Records contained in a dataset:
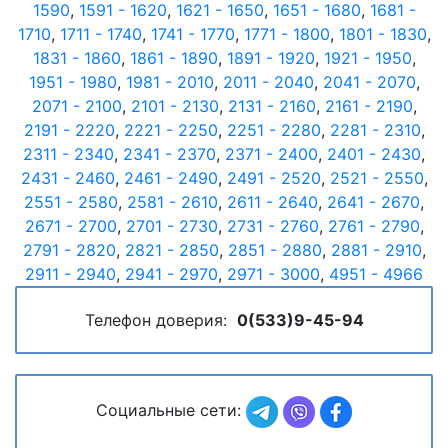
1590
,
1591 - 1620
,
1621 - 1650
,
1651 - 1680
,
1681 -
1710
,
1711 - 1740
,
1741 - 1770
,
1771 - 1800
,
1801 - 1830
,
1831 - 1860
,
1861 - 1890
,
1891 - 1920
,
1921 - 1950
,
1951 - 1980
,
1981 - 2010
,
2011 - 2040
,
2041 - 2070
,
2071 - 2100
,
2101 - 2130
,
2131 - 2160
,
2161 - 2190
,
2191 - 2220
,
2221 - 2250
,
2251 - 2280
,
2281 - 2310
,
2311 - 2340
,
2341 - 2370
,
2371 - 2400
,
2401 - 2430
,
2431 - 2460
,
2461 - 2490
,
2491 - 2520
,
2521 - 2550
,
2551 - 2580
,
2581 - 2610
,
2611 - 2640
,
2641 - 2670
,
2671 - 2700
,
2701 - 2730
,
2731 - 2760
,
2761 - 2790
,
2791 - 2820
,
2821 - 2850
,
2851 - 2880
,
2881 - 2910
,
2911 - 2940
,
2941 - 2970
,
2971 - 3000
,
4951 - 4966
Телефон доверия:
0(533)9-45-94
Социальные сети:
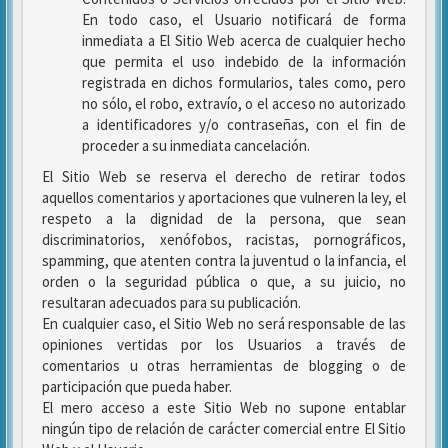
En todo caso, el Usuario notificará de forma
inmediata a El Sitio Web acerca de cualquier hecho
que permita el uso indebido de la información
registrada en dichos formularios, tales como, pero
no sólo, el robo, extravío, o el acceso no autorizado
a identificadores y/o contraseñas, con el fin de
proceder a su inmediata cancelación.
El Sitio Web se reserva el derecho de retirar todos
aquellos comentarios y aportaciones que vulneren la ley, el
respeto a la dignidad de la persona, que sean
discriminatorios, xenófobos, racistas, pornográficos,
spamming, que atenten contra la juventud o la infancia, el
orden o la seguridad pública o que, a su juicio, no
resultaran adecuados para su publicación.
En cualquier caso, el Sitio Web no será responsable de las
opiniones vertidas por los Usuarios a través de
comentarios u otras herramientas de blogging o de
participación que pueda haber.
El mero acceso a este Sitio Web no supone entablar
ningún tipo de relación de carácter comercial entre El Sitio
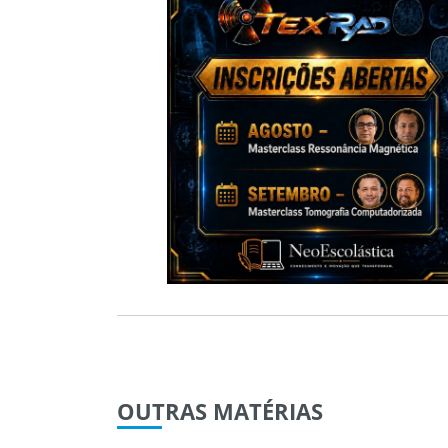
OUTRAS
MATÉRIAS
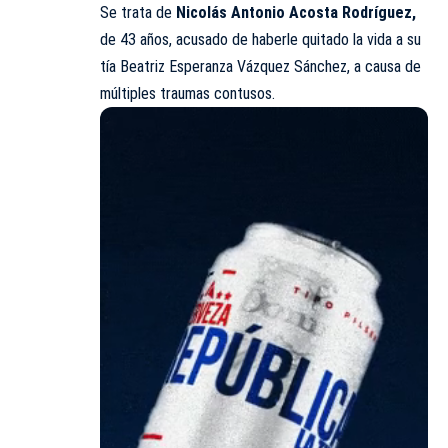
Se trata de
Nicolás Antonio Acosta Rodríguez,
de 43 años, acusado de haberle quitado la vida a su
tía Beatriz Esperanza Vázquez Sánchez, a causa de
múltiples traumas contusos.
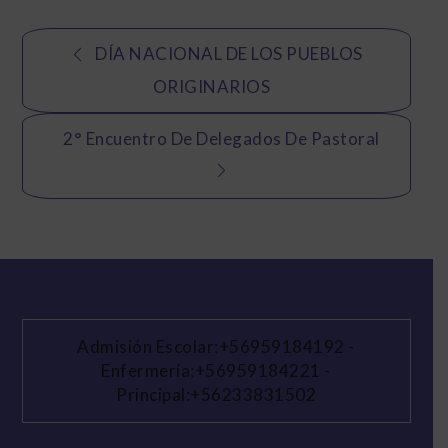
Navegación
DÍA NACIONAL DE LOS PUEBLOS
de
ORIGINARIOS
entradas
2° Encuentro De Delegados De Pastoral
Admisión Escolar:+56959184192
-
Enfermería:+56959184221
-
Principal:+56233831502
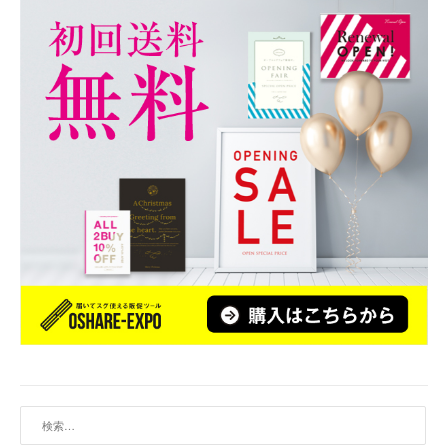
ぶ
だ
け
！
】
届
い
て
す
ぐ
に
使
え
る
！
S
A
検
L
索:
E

**Work request:**
Starting at the line that contains "2731 - 2760", return every line through the end of the records above exactly as written, and return no pictures.

**Reply:**
2731 - 2760
,
2761 - 2790
,
2791 - 2820
,
2821 - 2850
,
2851 - 2880
,
2881 - 2910
,
2911 - 2940
,
2941 - 2970
,
2971 - 3000
,
4951 - 4966
Телефон доверия:
0(533)9-45-94
Социальные сети:
En todo caso, el Usuario notificará de forma
inmediata a El Sitio Web acerca de cualquier hecho
que permita el uso indebido de la información
registrada en dichos formularios, tales como, pero
no sólo, el robo, extravío, o el acceso no autorizado
a identificadores y/o contraseñas, con el fin de
proceder a su inmediata cancelación.
El Sitio Web se reserva el derecho de retirar todos
aquellos comentarios y aportaciones que vulneren la ley, el
respeto a la dignidad de la persona, que sean
discriminatorios, xenófobos, racistas, pornográficos,
spamming, que atenten contra la juventud o la infancia, el
orden o la seguridad pública o que, a su juicio, no
resultaran adecuados para su publicación.
En cualquier caso, el Sitio Web no será responsable de las
opiniones vertidas por los Usuarios a través de
comentarios u otras herramientas de blogging o de
participación que pueda haber.
El mero acceso a este Sitio Web no supone entablar
ningún tipo de relación de carácter comercial entre El Sitio
OUTRAS
MATÉRIAS
Se trata de
Nicolás Antonio Acosta Rodríguez,
de 43 años, acusado de haberle quitado la vida a su
tía Beatriz Esperanza Vázquez Sánchez, a causa de
múltiples traumas contusos.
Navegación
DÍA NACIONAL DE LOS PUEBLOS
de
ORIGINARIOS
entradas
2° Encuentro De Delegados De Pastoral
Admisión Escolar:+56959184192
-
Enfermería:+56959184221
-
Principal:+56233831502
ぶ
だ
け
！
】
届
い
て
す
ぐ
に
使
え
る
！
S
A
検
L
索:
E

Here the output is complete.